Regulator moves to rein in illegal use of VoIP
The telecom regulator will monitor how international call carriers of the country use their internet bandwidth, in a bid to track those involved in illegal call termination.
Bangladesh Telecommunication Regulatory Commission will start monitoring international gateways (IGWs) and interconnection exchanges (ICXs) in three weeks, BTRC Chairman Sunil Kanti Bose said yesterday.
IGWs transport international calls, while ICXs connect different telecom service providers. If any call comes to the country bypassing the IGW-ICX route, it becomes illegal and the government does not get any revenue.

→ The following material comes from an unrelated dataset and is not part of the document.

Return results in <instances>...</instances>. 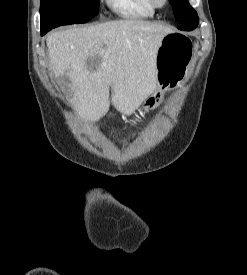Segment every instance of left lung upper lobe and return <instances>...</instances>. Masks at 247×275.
<instances>
[{"label": "left lung upper lobe", "mask_w": 247, "mask_h": 275, "mask_svg": "<svg viewBox=\"0 0 247 275\" xmlns=\"http://www.w3.org/2000/svg\"><path fill=\"white\" fill-rule=\"evenodd\" d=\"M176 20L177 28L183 31L193 30L199 22L196 11L190 6L188 0H170Z\"/></svg>", "instance_id": "5c2ea615"}]
</instances>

Currently, some service providers carry international calls through illegal channels using voice over internet protocol (VoIP) technology, Bose said. “The volume of proper and illegal calls is almost the same.”
He spoke at a roundtable on “illegal call termination: current situation and way out” at Sonargaon Hotel in Dhaka. Telecom Reporters' Association of Bangladesh, a platform of telecom journalists, organised the event.

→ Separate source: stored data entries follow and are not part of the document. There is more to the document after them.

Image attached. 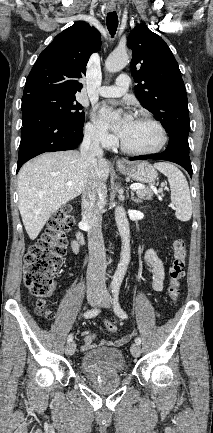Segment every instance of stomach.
Returning a JSON list of instances; mask_svg holds the SVG:
<instances>
[{
	"mask_svg": "<svg viewBox=\"0 0 213 433\" xmlns=\"http://www.w3.org/2000/svg\"><path fill=\"white\" fill-rule=\"evenodd\" d=\"M119 171L135 181L154 184L157 178L156 170L147 162H136L118 167Z\"/></svg>",
	"mask_w": 213,
	"mask_h": 433,
	"instance_id": "1",
	"label": "stomach"
}]
</instances>
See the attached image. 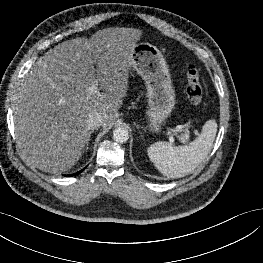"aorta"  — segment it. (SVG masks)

The BTRC chief also asked the telecom service providers to fight as a team against the illegal operators.
The telecom ministry on Wednesday decided to slash international incoming call rate by 50 percent to $0.015 a minute. The rate will be effective once the finance ministry gives a go-ahead to it.
Bose said the regulator will see whether the volume of international calls increases after the new call rate comes into effect.

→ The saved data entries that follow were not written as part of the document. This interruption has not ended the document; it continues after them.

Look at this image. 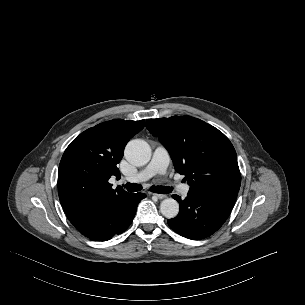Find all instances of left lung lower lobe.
Wrapping results in <instances>:
<instances>
[{"mask_svg":"<svg viewBox=\"0 0 305 305\" xmlns=\"http://www.w3.org/2000/svg\"><path fill=\"white\" fill-rule=\"evenodd\" d=\"M238 191L225 189L219 191L189 190L179 202L180 212L168 220L169 226L178 234L193 240L206 238L215 233L228 218L235 203Z\"/></svg>","mask_w":305,"mask_h":305,"instance_id":"obj_1","label":"left lung lower lobe"}]
</instances>
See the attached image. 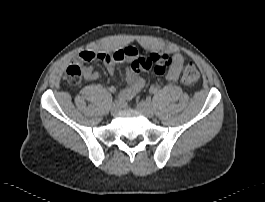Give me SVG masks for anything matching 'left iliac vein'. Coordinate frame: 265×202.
<instances>
[{
  "label": "left iliac vein",
  "mask_w": 265,
  "mask_h": 202,
  "mask_svg": "<svg viewBox=\"0 0 265 202\" xmlns=\"http://www.w3.org/2000/svg\"><path fill=\"white\" fill-rule=\"evenodd\" d=\"M137 110L151 118L154 116V109L149 100H142L137 105Z\"/></svg>",
  "instance_id": "left-iliac-vein-1"
}]
</instances>
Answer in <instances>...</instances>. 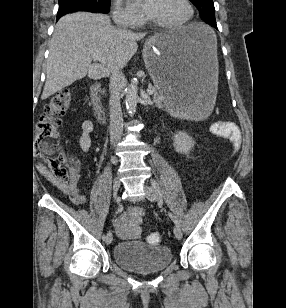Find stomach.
Masks as SVG:
<instances>
[{"label": "stomach", "instance_id": "1", "mask_svg": "<svg viewBox=\"0 0 286 308\" xmlns=\"http://www.w3.org/2000/svg\"><path fill=\"white\" fill-rule=\"evenodd\" d=\"M143 59L165 107L197 114L212 107L218 80L217 38L207 25L193 23L155 35Z\"/></svg>", "mask_w": 286, "mask_h": 308}]
</instances>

The gateways will be affected if the new rate is approved; instead the regulator should strengthen the monitoring system, said Mir Nasir Hossain, managing director of Mir Telecom, an IGW.
At least 90 percent of illegal calls can be curtailed through proper monitoring, said Mir Masud Kabir, managing director of Mango Teleservices.
It will be tough for the regulator to control illegal calls through monitoring or with technical efforts; rather a political will is required to stop it, said Sumon Ahmed Sabir, chief strategy officer of Fiber@Home, a telecom transmission provider.
The government should not regulate the telecom sector, especially the call rates, said Abu Saeed Khan, senior fellow of LIRNEasia, a Colombo-based ICT think tank.
Due to illegal VoIP, Grameenphone could not collect Tk 87 crore from the IGWs, and a dispute is going on over due bills worth more than Tk 120 crore between the mobile operator and the state-run Bangladesh Telecommunications Company Ltd, said Mahmud Hossain, chief corporate affairs officer of Grameenphone.
Mahmudur Rahman, executive vice president of Robi, said his firm barred 7.50 lakh SIMs which were used for illegal VoIP.
Banglalink also counts huge losses due to illegal VoIP, said its senior director Zakiul Islam. A mobile operator gets Tk 0.48 for each minute of a call, but the amount comes down to only Tk 0.18 if illegal VoIP is used, he said.